In 2012, the Dr. Iven Young Professor of Endocrinology, Ann Marie Schmidt, MD, and her team faced an inconceivable challenge—years of in-depth research had been destroyed by Superstorm Sandy. Dr. Schmidt’s team had been investigating the cause of diabetes, a condition she calls a “head to toe disorder” because of its damaging effects on multiple organs and parts of the body. Years of meticulous work involving genetically modified mice were lost when 15 million gallons of water from the storm surge flooded the building containing the lab. “It was very, very traumatic,” says Dr. Schmidt in this Vital Signs episode. “All I could picture was just this massive destruction of everything we had built.”

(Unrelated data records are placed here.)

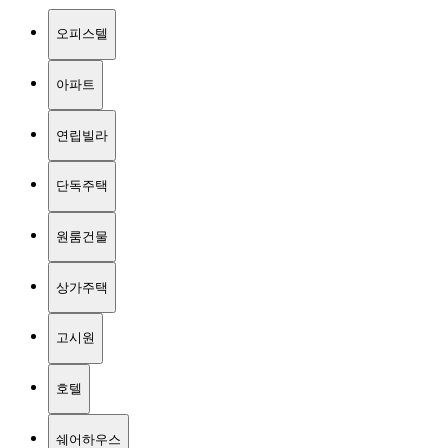
오피스텔
아파트
연립빌라
단독주택
원룸건물
상가주택
고시원
호텔
쉐어하우스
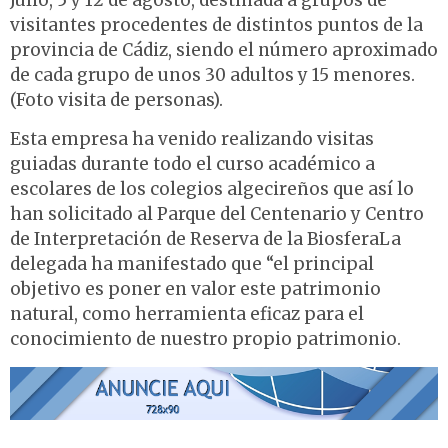
Julio, 5 y 12 de agosto, destinada a grupos de
visitantes procedentes de distintos puntos de la
provincia de Cádiz, siendo el número aproximado
de cada grupo de unos 30 adultos y 15 menores.
(Foto visita de personas).
Esta empresa ha venido realizando visitas
guiadas durante todo el curso académico a
escolares de los colegios algecireños que así lo
han solicitado al Parque del Centenario y Centro
de Interpretación de Reserva de la BiosferaLa
delegada ha manifestado que “el principal
objetivo es poner en valor este patrimonio
natural, como herramienta eficaz para el
conocimiento de nuestro propio patrimonio.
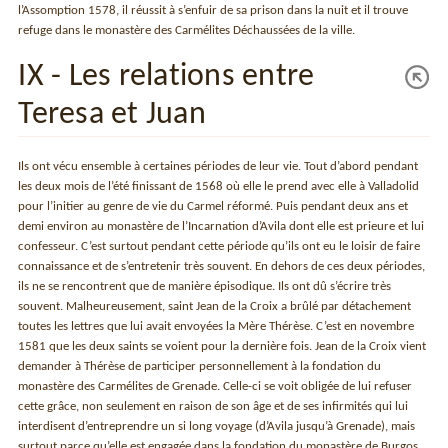
l’Assomption 1578, il réussit à s’enfuir de sa prison dans la nuit et il trouve
refuge dans le monastère des Carmélites Déchaussées de la ville.
IX - Les relations entre
Teresa et Juan
Ils ont vécu ensemble à certaines périodes de leur vie. Tout d’abord pendant
les deux mois de l’été finissant de 1568 où elle le prend avec elle à Valladolid
pour l’initier au genre de vie du Carmel réformé. Puis pendant deux ans et
demi environ au monastère de l’Incarnation d’Avila dont elle est prieure et lui
confesseur. C’est surtout pendant cette période qu’ils ont eu le loisir de faire
connaissance et de s’entretenir très souvent. En dehors de ces deux périodes,
ils ne se rencontrent que de manière épisodique. Ils ont dû s’écrire très
souvent. Malheureusement, saint Jean de la Croix a brûlé par détachement
toutes les lettres que lui avait envoyées la Mère Thérèse. C’est en novembre
1581 que les deux saints se voient pour la dernière fois. Jean de la Croix vient
demander à Thérèse de participer personnellement à la fondation du
monastère des Carmélites de Grenade. Celle-ci se voit obligée de lui refuser
cette grâce, non seulement en raison de son âge et de ses infirmités qui lui
interdisent d’entreprendre un si long voyage (d’Avila jusqu’à Grenade), mais
surtout parce qu’elle est engagée dans la fondation du monastère de Burgos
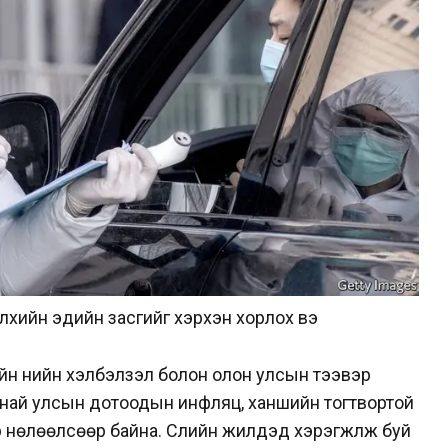
хийн эдийн засгийг хэрхэн хорлох вэ
ийн үнийн хэлбэлзэл болон олон улсын тээвэр
анай улсын дотоодын инфляц, ханшийн тогтвортой
өлөөлсөөр байна. Сүүлийн жилүүдэд хэрэгжүүлж буй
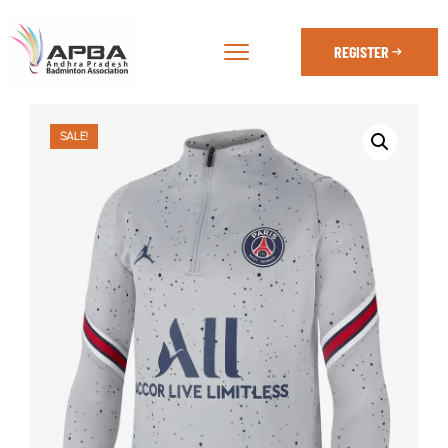
REGISTER
SALE!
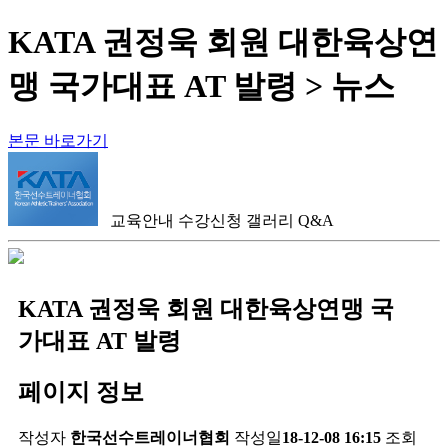
KATA 권정욱 회원 대한육상연
맹 국가대표 AT 발령 > 뉴스
본문 바로가기
교육안내
수강신청
갤러리
Q&A
KATA 권정욱 회원 대한육상연맹 국
가대표 AT 발령
페이지 정보
작성자
한국선수트레이너협회
작성일
18-12-08 16:15
조회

Dr. Schmidt knew that rebuilding the lab would not be easy, but it was essential. By 2019, the Schmidt Lab had published an incredibly valuable study in Cell Reports that demonstrated a strong link between obesity and a protein it discovered, the receptor for advanced glycation end products (RAGE). Further research revealed that removing RAGE from some obese and insulin-resistant mice could eliminate both obesity and diabetes. Dr. Schmidt is proud of her team’s accomplishments and grateful for their resilience. Despite a devastating situation, they learned that there is “always a way out, a way forward,” says Dr. Schmidt.
Today, the Schmidt Lab team continues to investigate how RAGE affects diabetes and obesity, and possibly severe COVID-19 and Alzheimer’s disease. Dr. Schmidt believes the work that was lost but then rebuilt over the past decade will lead to developing therapeutics with a life-changing effect on patients.